The training phase involved 200 computers
The way the program works is actually pretty simple: all it has to do during a game is search its database of pre-computed game situations to find the most optimal move at any given moment. Building that database, however, was far from easy. "We had this training phase where the program started off playing uniform random against itself," meaning that "it had no idea what it was doing other than following the rules of the game," explains Michael Johanson, a computer scientist also at the University of Alberta, and a co-author of the study. But as the computer played itself, it got better and updated its strategy.
"It does that by thinking of all possible decision points, and every possible action [that could take place from those points]," explains Bowling. For example, the program might think: "what if I raise here, instead of playing randomly, how much more money or less money would I win?" If it decides to play randomly, and loses money, then it goes back and computes how much money it would have won if it had raised instead. That amount then gets stored as a regret value, he says. "And so it computes that regret number for every single action, of every single place that it gets to make that decision." So, every time it plays a hand, the program shifts its strategy so that it starts to do what it regretted not doing in past games more often. And, as it updated itself, Cepheus eventually approached what Bowling calls "perfect play."
"we stopped at this point because we can’t tell it apart from being perfect."
The training phase took 70 days, and a cluster of 200 computers, each armed with 32 GB of ram and 24 central processing units, Johanson says. At the end of those 70 days, Cepheus’ game was nearly perfect. "We could continue to train it, and it would continue to get better," Bowling says. "But we stopped at this point because we can’t tell it apart from being perfect." Even if the program spent a lifetime in training, he says, getting it any closer to perfect really wouldn’t have much value — "other than the academic novelty." In short, training Cepheus further wouldn’t change how successful the program is in any noticeable way.
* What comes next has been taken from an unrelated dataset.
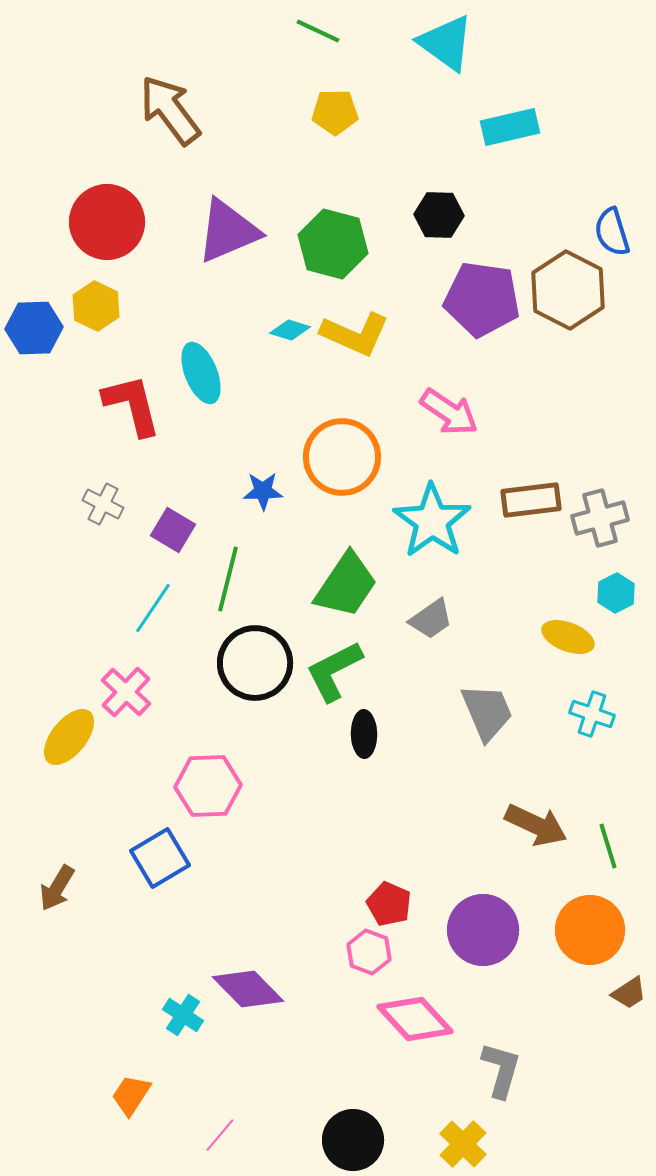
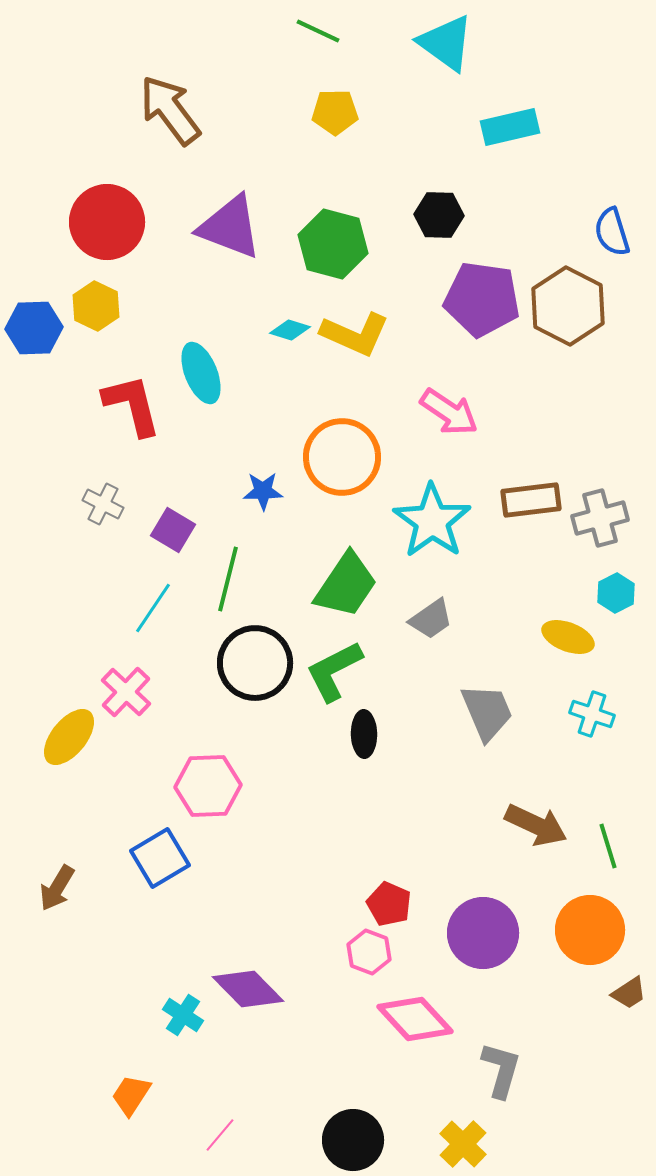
purple triangle at (228, 231): moved 2 px right, 4 px up; rotated 44 degrees clockwise
brown hexagon at (568, 290): moved 16 px down
purple circle at (483, 930): moved 3 px down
Cepheus was also able to demonstrate that the player who deals the cards, and therefore goes second has a tiny advantage over the other player, before any of the cards are dealt. "We actually can now prove that the dealer has an advantage of what we call '88 millablinds' per game," Johanson says. "That's .088 of a big blind per game."
"This is, to my knowledge, the largest imperfect-information game essentially solved to date," says Tuomas Sandholm, a computer scientist at Carnegie Mellon University who didn’t participate in the study, in a news story about the study also in Science today. It’s also "the first one competitively played by humans that has now been essentially solved."
11 years of poker
Bowling is part of a team of researchers that first started tackling the idea of a poker program in 2003. Back then, he says, creating a program that could solve a game of two-player limit Texas hold’em was the furthest thing from their minds. "I don’t think anyone was dreaming that we were going to solve this game." Instead, they worked on developing a program that could defeat top players at heads-up limit poker, "the simplest game of poker humans play," Bowling says. In 2008, they were successful. That program, called Polaris, lost to professional players Phil "The Unabomber" Laak and Ali Eslami a year prior, but when the researchers improved it, it won three out of six games and tied another.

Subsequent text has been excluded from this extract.